He was doubly cursed. His life was over.
The nurse smoothed Jared's hair back from his brow, and pressed a wad of tissues into his hand. He hadn't even realized he'd been crying. She helped Jared sit up again, and squeezed his shoulder gently. "Doctor," she said, "If you don't need me?"
The doctor dismissed the nurse, who smiled kindly at Jared before leaving the room. Jared felt warm tears running steadily down his cheeks. Her little bit of kindness had pushed him over into fulll-blown tears.
"Jared...I promise you, no matter what you've been told, being a carrier is a gift, it really is."
"I'm not a carrier, and being some kind of abomination is not a gift. It's a curse!" A gift. How in the world could it be a gift? What a stupid thing to say. It wasn't true. People like that were, they were monsters. They were evil, and repellent to the Lord. They were worse than deviant. That's not what he was.

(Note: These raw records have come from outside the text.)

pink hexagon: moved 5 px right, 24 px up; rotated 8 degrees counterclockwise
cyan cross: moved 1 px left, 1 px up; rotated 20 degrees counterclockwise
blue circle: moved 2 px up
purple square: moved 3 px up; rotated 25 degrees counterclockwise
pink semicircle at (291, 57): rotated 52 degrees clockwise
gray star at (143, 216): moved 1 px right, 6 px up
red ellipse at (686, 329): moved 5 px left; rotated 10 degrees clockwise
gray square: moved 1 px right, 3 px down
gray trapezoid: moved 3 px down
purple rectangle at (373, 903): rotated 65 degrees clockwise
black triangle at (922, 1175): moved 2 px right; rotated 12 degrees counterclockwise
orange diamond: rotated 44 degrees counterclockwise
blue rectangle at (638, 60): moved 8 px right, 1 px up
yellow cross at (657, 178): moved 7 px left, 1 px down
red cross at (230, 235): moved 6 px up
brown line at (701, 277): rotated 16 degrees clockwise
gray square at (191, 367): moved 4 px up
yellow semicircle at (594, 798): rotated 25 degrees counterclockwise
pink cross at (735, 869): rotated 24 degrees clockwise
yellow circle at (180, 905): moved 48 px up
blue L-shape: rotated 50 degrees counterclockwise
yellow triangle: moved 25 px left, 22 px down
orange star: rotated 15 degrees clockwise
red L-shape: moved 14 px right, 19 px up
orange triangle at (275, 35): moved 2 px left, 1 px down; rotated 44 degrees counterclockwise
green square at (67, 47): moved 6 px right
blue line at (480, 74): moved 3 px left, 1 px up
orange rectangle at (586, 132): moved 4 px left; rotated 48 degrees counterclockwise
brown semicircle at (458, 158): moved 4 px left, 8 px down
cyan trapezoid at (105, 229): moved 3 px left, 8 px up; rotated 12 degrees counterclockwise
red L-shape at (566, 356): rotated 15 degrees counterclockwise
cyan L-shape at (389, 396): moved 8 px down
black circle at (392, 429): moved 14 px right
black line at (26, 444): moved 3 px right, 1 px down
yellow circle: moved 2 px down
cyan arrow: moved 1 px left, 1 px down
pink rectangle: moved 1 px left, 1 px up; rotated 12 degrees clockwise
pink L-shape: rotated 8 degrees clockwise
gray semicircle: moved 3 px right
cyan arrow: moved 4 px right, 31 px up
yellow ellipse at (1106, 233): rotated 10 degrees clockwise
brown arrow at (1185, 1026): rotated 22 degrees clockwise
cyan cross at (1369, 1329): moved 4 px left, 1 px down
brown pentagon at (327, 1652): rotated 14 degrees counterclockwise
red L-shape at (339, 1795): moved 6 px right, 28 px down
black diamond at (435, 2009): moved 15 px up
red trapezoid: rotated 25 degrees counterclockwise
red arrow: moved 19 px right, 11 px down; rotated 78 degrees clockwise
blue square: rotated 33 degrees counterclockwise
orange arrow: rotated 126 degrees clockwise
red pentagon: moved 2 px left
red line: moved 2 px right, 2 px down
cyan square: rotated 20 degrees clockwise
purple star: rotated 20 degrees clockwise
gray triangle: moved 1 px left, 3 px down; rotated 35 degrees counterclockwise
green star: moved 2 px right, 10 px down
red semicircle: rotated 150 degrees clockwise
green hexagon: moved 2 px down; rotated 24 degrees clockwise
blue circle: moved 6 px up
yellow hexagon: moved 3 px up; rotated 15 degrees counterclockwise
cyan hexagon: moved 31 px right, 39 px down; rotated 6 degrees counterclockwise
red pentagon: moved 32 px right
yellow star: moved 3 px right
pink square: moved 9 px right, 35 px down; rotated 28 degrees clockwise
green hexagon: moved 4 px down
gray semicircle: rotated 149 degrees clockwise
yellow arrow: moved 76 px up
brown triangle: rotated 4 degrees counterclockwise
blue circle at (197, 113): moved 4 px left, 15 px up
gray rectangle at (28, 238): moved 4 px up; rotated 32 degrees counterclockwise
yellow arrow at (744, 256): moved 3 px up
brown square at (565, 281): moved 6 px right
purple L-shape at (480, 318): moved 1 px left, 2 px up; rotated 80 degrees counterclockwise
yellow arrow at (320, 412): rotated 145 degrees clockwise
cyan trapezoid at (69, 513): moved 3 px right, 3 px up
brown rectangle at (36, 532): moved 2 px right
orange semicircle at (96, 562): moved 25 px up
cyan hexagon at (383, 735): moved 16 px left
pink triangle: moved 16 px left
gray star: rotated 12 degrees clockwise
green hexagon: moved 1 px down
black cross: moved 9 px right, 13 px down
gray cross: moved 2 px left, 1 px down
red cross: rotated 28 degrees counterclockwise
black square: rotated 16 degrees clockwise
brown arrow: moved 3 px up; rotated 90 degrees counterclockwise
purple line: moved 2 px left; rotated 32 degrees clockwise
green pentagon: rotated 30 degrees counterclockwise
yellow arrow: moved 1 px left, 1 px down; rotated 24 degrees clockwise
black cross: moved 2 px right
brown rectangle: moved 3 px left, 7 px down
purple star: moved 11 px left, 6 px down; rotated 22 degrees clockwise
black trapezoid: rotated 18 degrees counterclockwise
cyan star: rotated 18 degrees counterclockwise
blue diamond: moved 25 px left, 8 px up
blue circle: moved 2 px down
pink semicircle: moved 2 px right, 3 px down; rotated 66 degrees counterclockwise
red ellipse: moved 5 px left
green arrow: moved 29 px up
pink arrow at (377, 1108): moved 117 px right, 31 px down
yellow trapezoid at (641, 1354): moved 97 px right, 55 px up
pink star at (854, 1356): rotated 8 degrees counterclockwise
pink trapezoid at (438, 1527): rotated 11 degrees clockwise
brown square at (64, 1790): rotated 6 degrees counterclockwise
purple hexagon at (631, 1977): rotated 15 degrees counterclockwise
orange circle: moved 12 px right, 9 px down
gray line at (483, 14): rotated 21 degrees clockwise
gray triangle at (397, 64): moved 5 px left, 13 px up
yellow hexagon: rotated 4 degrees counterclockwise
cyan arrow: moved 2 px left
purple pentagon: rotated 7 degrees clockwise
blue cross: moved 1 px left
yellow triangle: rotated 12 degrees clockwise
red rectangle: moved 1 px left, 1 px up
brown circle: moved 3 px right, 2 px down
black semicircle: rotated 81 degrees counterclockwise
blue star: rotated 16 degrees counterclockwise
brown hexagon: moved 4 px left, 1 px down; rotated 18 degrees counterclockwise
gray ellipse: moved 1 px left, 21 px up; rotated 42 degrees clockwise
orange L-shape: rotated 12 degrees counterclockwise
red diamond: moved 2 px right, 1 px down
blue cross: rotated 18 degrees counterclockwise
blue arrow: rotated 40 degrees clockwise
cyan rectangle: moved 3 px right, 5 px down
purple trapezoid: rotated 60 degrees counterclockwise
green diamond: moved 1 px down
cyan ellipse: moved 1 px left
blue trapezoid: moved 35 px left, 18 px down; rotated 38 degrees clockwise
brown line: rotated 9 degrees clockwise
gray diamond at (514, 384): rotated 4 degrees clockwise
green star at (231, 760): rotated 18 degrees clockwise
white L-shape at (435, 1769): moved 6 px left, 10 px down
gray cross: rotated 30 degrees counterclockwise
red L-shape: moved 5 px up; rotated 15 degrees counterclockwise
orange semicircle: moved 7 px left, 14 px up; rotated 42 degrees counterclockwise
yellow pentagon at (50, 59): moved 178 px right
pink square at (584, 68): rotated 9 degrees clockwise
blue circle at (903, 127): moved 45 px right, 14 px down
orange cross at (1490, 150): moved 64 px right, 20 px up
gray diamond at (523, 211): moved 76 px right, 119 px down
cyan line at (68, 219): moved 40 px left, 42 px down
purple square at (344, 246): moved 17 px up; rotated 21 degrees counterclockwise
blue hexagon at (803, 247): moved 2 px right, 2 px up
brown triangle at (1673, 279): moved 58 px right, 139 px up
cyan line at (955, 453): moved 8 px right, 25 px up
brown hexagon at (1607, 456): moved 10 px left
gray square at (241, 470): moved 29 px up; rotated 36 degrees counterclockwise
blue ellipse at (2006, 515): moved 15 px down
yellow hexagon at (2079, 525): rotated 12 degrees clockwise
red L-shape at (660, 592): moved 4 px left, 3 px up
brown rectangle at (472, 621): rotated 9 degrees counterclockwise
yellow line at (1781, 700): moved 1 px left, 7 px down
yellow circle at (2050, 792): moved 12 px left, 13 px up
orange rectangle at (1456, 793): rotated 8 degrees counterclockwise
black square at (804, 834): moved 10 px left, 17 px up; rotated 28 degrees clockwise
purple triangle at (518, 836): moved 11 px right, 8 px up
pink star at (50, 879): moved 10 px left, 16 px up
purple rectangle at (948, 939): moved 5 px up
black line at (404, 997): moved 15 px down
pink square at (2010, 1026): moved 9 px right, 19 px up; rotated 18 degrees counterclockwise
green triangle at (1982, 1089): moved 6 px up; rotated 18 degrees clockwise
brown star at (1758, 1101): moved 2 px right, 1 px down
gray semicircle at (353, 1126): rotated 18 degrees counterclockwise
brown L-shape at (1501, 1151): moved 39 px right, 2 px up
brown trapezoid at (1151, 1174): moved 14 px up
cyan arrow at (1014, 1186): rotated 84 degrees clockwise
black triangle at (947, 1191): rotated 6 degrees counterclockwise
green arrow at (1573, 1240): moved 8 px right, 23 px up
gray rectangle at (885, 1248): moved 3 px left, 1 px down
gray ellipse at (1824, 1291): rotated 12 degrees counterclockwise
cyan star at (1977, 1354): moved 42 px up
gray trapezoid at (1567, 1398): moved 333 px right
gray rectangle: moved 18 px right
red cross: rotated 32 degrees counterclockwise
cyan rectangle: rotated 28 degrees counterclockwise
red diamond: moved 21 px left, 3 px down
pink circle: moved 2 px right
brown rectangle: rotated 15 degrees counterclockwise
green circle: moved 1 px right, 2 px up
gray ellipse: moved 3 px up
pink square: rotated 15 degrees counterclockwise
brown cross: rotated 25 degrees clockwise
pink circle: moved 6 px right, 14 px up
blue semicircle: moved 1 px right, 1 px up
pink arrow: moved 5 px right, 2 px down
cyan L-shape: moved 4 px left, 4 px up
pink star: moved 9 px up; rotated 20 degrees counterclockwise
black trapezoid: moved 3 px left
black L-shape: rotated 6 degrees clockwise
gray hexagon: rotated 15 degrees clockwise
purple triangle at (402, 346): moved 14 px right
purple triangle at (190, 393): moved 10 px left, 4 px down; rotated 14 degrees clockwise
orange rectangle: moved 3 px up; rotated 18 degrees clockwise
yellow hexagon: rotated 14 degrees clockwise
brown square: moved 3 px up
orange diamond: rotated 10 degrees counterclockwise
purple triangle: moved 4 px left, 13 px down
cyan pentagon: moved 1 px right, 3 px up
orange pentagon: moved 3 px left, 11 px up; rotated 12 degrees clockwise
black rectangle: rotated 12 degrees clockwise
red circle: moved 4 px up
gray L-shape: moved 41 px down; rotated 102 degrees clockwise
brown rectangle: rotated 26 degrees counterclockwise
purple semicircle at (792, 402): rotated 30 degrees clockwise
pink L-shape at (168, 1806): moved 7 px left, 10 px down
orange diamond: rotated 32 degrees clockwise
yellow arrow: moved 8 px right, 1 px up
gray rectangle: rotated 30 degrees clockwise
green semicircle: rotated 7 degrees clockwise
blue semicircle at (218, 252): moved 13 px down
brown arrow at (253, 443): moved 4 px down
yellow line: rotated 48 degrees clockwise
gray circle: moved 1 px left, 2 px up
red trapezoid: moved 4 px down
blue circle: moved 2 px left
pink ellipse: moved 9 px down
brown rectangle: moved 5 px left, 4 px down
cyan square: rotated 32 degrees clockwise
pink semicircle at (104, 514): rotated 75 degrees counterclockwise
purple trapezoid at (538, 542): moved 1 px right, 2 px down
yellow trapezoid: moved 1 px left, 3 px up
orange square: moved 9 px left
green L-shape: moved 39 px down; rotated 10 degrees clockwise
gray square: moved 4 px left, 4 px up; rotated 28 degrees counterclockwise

The doctor took Jared's hand, and squeezed it gently. "Okay...well, it's a scary thing to find out if all you've ever been told was that it's a very bad thing. First, let me assure you, you can't get yourself pregnant, okay? I still hear that from people, and it's just not a possibility. But, if you've been with another boy, there's a possibility-"
Jared bent over himself, cramming a corner of the exam table sheet into his mouth to muffle the sound of his hysterical crying.
"Oh, oh, Jared, no-" the doctor quickly wrapped an arm around Jared, holding him tightly. "Are you? Have you?" He sighed, and folding Jared in both arms, he held him like he was holding one of his own children. "Jared. Have you been with a boy?"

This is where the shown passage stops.